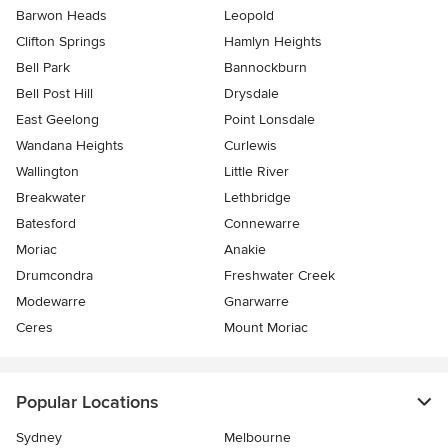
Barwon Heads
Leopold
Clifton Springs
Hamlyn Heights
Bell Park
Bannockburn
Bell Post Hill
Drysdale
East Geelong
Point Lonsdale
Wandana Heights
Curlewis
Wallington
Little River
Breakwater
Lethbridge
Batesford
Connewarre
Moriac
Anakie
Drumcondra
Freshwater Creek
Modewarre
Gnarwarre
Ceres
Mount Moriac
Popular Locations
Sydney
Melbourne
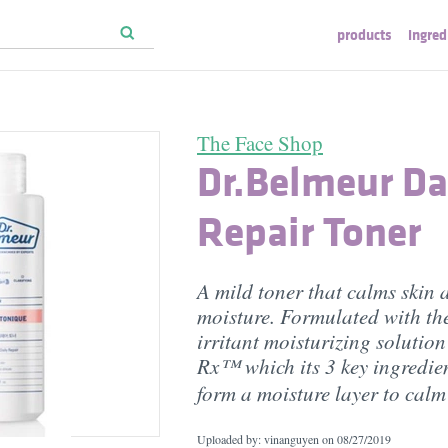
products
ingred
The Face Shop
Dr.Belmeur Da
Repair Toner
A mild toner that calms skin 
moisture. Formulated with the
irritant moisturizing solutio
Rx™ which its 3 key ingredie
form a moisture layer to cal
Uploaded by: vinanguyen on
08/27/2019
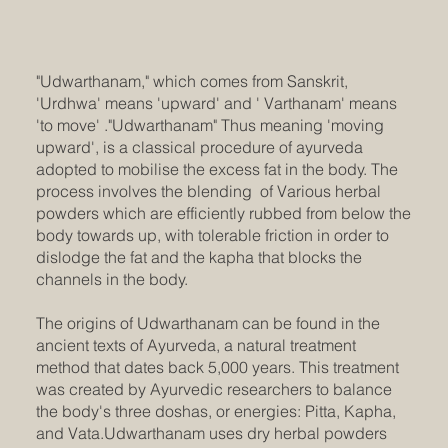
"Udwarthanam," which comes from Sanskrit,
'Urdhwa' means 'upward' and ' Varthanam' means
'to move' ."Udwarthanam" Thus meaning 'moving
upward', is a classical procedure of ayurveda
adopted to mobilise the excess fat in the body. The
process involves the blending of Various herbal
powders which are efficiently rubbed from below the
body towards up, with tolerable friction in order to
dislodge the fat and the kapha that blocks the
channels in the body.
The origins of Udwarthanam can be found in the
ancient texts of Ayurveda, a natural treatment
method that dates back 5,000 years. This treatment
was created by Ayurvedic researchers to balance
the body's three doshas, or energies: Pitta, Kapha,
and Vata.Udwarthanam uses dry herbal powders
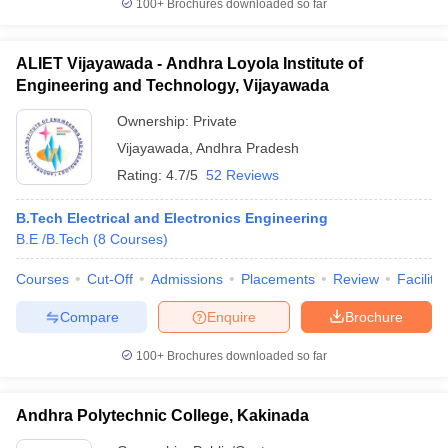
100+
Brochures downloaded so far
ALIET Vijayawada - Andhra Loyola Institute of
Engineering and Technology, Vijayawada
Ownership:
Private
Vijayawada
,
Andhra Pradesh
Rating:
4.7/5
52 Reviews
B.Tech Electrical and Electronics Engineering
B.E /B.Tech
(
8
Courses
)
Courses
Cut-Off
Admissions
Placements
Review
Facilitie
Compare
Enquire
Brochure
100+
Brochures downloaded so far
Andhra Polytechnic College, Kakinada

====

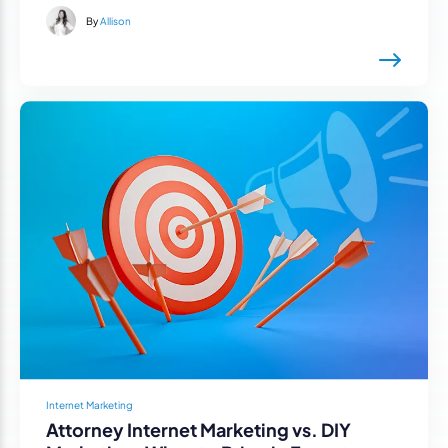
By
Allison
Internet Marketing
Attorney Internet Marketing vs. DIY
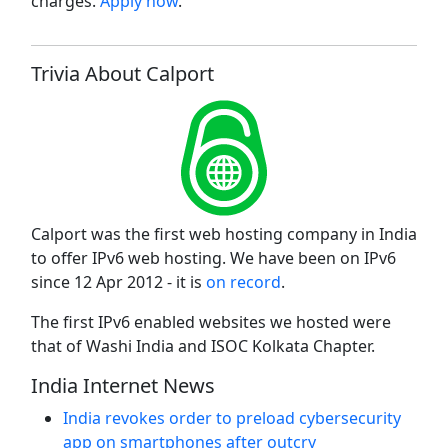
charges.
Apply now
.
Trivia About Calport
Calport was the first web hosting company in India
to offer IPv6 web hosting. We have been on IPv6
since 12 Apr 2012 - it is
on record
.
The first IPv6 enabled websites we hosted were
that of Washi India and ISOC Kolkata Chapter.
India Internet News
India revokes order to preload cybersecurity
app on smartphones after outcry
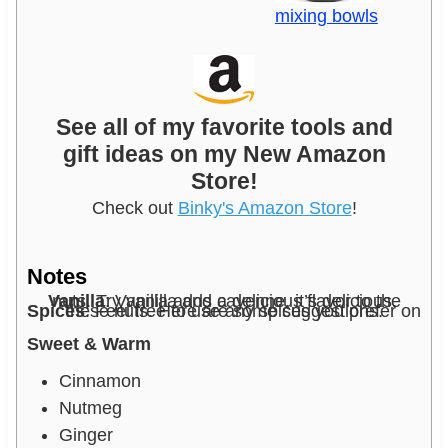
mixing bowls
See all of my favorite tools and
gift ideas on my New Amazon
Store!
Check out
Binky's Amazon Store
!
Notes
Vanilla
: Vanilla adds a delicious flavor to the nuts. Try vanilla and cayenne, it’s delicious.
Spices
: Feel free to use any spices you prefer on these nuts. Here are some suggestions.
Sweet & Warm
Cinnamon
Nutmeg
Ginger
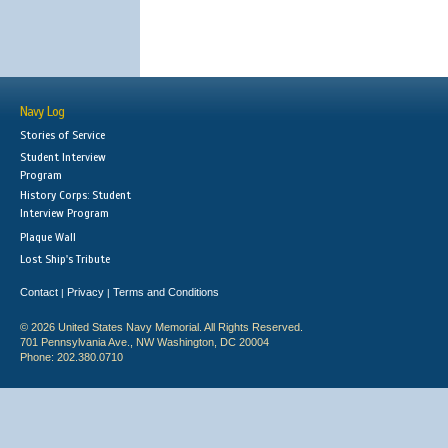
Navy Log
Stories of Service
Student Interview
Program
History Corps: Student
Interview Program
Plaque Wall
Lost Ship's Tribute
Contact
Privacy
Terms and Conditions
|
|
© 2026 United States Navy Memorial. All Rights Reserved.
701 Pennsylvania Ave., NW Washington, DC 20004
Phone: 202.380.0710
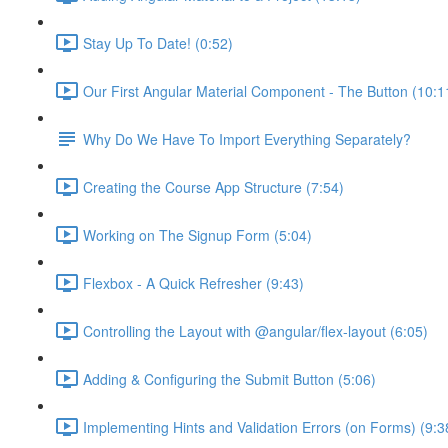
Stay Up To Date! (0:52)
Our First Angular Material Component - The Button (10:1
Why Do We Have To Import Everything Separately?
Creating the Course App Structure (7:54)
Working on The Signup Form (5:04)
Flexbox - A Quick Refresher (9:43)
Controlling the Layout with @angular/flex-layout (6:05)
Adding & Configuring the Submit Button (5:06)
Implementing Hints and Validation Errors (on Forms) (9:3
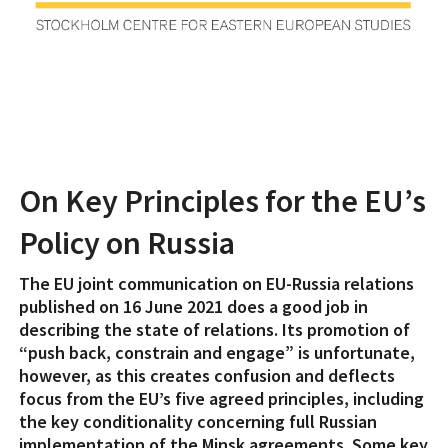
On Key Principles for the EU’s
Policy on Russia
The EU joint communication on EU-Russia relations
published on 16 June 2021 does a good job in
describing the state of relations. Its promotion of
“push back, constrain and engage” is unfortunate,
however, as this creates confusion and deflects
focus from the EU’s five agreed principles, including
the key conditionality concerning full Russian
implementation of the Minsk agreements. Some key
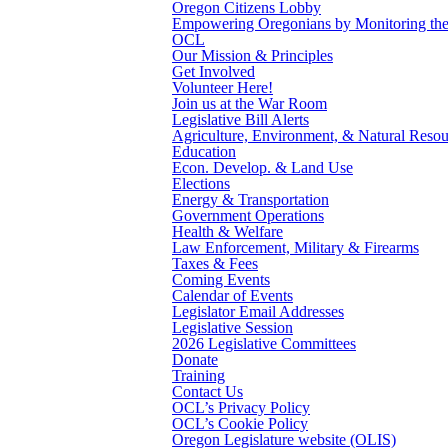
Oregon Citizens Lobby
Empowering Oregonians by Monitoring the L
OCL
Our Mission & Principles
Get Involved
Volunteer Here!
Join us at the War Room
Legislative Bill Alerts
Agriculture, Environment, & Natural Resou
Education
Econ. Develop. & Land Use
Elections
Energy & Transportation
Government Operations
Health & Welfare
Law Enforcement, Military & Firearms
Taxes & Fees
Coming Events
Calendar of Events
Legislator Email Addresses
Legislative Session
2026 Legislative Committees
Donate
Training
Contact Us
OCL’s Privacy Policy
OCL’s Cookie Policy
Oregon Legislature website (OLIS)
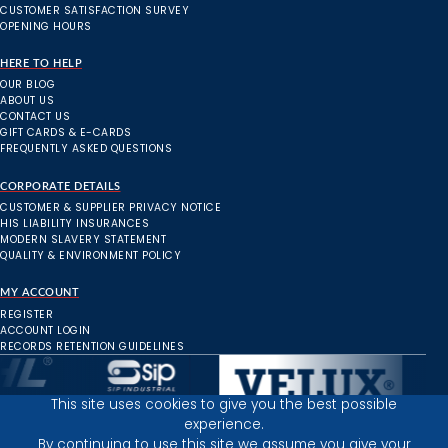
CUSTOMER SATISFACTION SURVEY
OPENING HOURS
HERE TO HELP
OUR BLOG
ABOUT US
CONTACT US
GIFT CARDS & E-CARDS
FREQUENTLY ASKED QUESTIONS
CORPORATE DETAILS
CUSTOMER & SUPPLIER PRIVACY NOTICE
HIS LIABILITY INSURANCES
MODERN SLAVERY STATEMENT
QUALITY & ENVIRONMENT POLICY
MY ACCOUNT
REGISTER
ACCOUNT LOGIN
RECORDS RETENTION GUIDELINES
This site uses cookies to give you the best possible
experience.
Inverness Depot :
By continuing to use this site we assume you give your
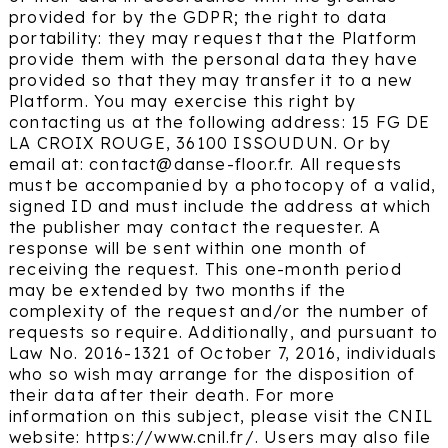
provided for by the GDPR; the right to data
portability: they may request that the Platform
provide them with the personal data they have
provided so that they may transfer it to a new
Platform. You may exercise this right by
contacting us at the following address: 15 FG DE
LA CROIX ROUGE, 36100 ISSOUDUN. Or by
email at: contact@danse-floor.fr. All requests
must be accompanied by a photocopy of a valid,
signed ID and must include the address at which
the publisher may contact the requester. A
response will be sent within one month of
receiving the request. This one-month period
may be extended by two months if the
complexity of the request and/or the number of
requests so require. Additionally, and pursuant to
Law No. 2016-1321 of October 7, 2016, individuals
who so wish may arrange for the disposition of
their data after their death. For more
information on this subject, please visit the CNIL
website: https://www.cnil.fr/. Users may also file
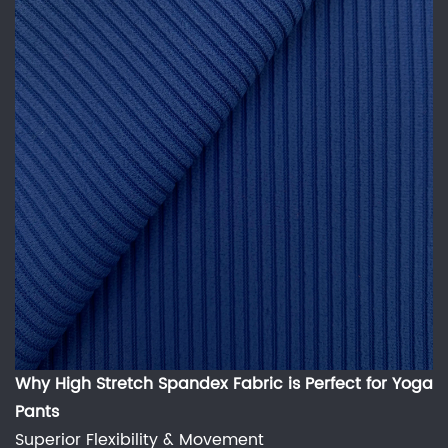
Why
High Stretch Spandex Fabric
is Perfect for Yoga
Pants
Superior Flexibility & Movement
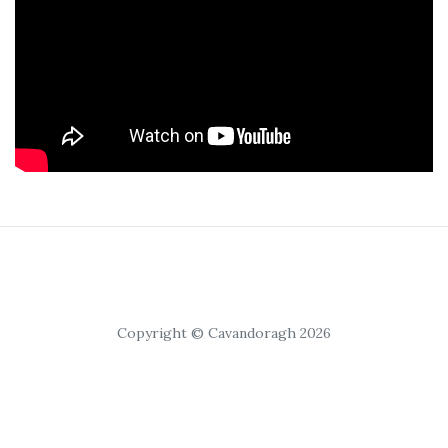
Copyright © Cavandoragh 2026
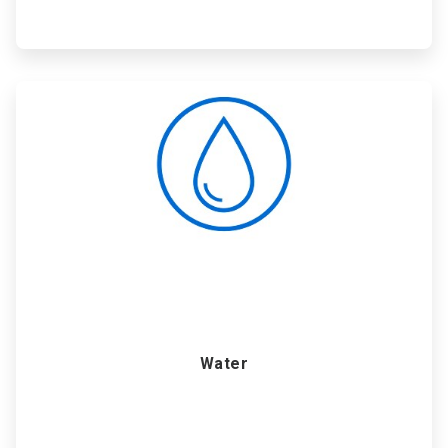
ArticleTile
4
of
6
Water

====

EXERCISE DESCRIPTION
Leave out every picture, and copy exactly the lines above starting at the one holding "Health & Welfare" and ending at the one holding "the publisher may contact the requester. A", no more and no less.

EXERCISE SOLUTION
Health & Welfare
Law Enforcement, Military & Firearms
Taxes & Fees
Coming Events
Calendar of Events
Legislator Email Addresses
Legislative Session
2026 Legislative Committees
Donate
Training
Contact Us
OCL’s Privacy Policy
OCL’s Cookie Policy
Oregon Legislature website (OLIS)
CUSTOMER SATISFACTION SURVEY
OPENING HOURS
HERE TO HELP
OUR BLOG
ABOUT US
CONTACT US
GIFT CARDS & E-CARDS
FREQUENTLY ASKED QUESTIONS
CORPORATE DETAILS
CUSTOMER & SUPPLIER PRIVACY NOTICE
HIS LIABILITY INSURANCES
MODERN SLAVERY STATEMENT
QUALITY & ENVIRONMENT POLICY
MY ACCOUNT
REGISTER
ACCOUNT LOGIN
RECORDS RETENTION GUIDELINES
This site uses cookies to give you the best possible
experience.
Inverness Depot :
By continuing to use this site we assume you give your
provided for by the GDPR; the right to data
portability: they may request that the Platform
provide them with the personal data they have
provided so that they may transfer it to a new
Platform. You may exercise this right by
contacting us at the following address: 15 FG DE
LA CROIX ROUGE, 36100 ISSOUDUN. Or by
email at: contact@danse-floor.fr. All requests
must be accompanied by a photocopy of a valid,
signed ID and must include the address at which
the publisher may contact the requester. A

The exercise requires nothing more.